Leave out the pictures, then return the records word for word.

BEGIN Information supplied

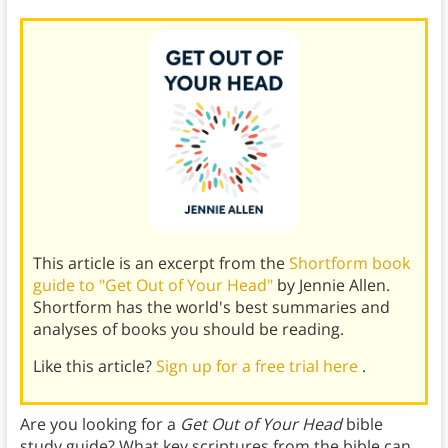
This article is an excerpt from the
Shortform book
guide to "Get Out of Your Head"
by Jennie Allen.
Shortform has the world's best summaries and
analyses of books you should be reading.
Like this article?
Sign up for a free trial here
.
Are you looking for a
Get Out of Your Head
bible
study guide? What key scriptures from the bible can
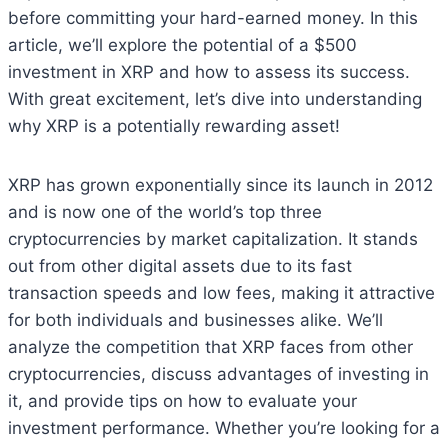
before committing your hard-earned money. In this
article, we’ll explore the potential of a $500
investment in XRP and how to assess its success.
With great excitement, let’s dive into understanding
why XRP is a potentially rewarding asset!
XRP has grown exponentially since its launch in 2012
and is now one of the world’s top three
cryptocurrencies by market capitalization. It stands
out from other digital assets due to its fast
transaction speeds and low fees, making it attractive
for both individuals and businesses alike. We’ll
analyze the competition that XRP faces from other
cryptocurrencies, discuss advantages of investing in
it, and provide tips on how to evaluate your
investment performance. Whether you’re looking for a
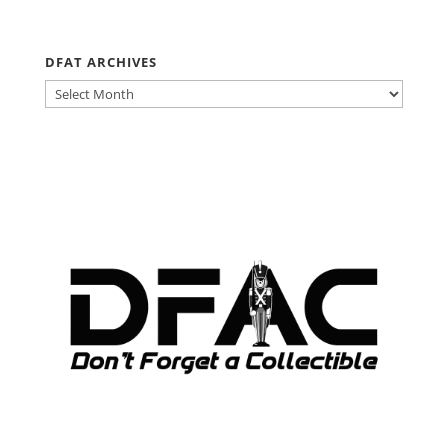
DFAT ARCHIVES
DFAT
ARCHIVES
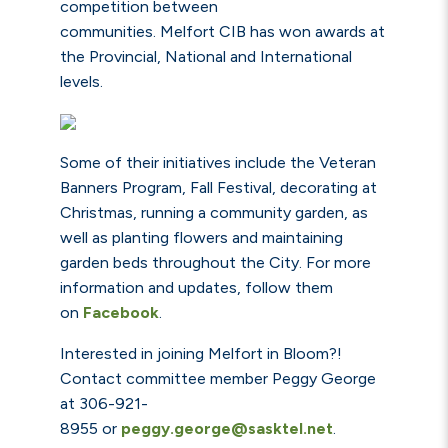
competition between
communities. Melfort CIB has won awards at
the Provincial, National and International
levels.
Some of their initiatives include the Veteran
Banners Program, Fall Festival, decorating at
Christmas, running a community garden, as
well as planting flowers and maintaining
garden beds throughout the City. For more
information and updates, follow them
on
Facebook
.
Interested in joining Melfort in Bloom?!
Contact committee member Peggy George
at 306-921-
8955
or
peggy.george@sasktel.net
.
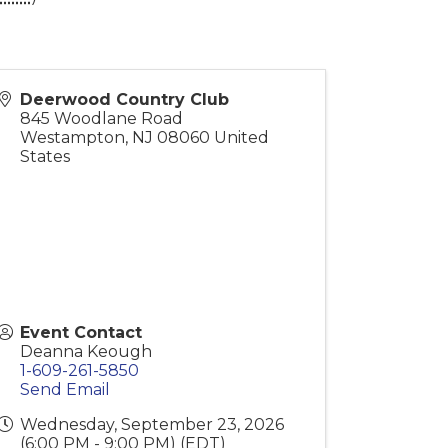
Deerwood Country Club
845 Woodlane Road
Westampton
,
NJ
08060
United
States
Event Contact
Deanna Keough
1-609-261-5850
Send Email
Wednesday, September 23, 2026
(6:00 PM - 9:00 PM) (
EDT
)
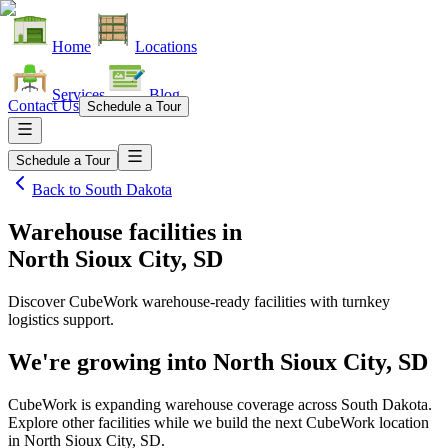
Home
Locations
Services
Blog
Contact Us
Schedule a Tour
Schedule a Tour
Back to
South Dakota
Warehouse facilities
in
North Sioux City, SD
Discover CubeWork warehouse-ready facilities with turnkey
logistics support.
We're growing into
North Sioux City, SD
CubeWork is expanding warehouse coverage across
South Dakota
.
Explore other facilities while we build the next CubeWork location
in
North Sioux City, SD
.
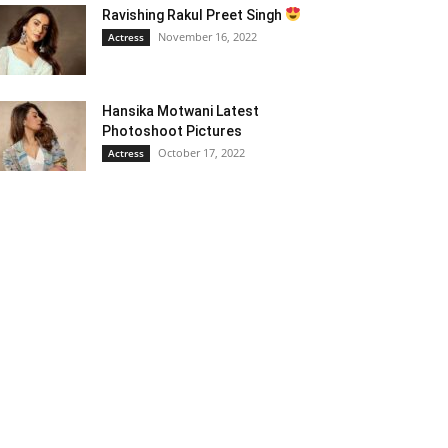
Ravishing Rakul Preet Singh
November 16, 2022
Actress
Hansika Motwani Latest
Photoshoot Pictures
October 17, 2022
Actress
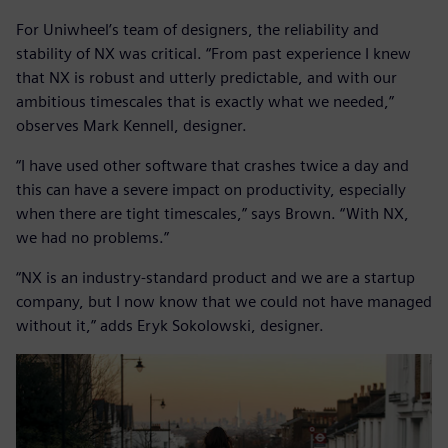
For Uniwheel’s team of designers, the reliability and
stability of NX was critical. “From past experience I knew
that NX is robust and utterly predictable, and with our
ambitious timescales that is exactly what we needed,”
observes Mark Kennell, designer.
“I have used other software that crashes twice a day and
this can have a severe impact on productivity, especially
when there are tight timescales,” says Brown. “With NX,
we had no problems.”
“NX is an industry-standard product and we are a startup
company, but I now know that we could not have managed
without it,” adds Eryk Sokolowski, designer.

END Information supplied

Expected answer:
This article is an excerpt from the
Shortform book
guide to "Get Out of Your Head"
by Jennie Allen.
Shortform has the world's best summaries and
analyses of books you should be reading.
Like this article?
Sign up for a free trial here
.
Are you looking for a
Get Out of Your Head
bible
study guide? What key scriptures from the bible can
before committing your hard-earned money. In this
article, we’ll explore the potential of a $500
investment in XRP and how to assess its success.
With great excitement, let’s dive into understanding
why XRP is a potentially rewarding asset!
XRP has grown exponentially since its launch in 2012
and is now one of the world’s top three
cryptocurrencies by market capitalization. It stands
out from other digital assets due to its fast
transaction speeds and low fees, making it attractive
for both individuals and businesses alike. We’ll
analyze the competition that XRP faces from other
cryptocurrencies, discuss advantages of investing in
it, and provide tips on how to evaluate your
investment performance. Whether you’re looking for a
DFAT ARCHIVES
DFAT
ARCHIVES
competition between
communities. Melfort CIB has won awards at
the Provincial, National and International
levels.
Some of their initiatives include the Veteran
Banners Program, Fall Festival, decorating at
Christmas, running a community garden, as
well as planting flowers and maintaining
garden beds throughout the City. For more
information and updates, follow them
on
Facebook
.
Interested in joining Melfort in Bloom?!
Contact committee member Peggy George
at 306-921-
8955
or
peggy.george@sasktel.net
.
Deerwood Country Club
845 Woodlane Road
Westampton
,
NJ
08060
United
States
Event Contact
Deanna Keough
1-609-261-5850
Send Email
Wednesday, September 23, 2026
(6:00 PM - 9:00 PM) (
EDT
)
Home
Locations
Services
Blog
Contact Us
Schedule a Tour
Schedule a Tour
Back to
South Dakota
Warehouse facilities
in
North Sioux City, SD
Discover CubeWork warehouse-ready facilities with turnkey
logistics support.
We're growing into
North Sioux City, SD
CubeWork is expanding warehouse coverage across
South Dakota
.
Explore other facilities while we build the next CubeWork location
in
North Sioux City, SD
.
Ravishing Rakul Preet Singh
November 16, 2022
Actress
Hansika Motwani Latest
Photoshoot Pictures
October 17, 2022
Actress
For Uniwheel’s team of designers, the reliability and
stability of NX was critical. “From past experience I knew
that NX is robust and utterly predictable, and with our
ambitious timescales that is exactly what we needed,”
observes Mark Kennell, designer.
“I have used other software that crashes twice a day and
this can have a severe impact on productivity, especially
when there are tight timescales,” says Brown. “With NX,
we had no problems.”
“NX is an industry-standard product and we are a startup
company, but I now know that we could not have managed
without it,” adds Eryk Sokolowski, designer.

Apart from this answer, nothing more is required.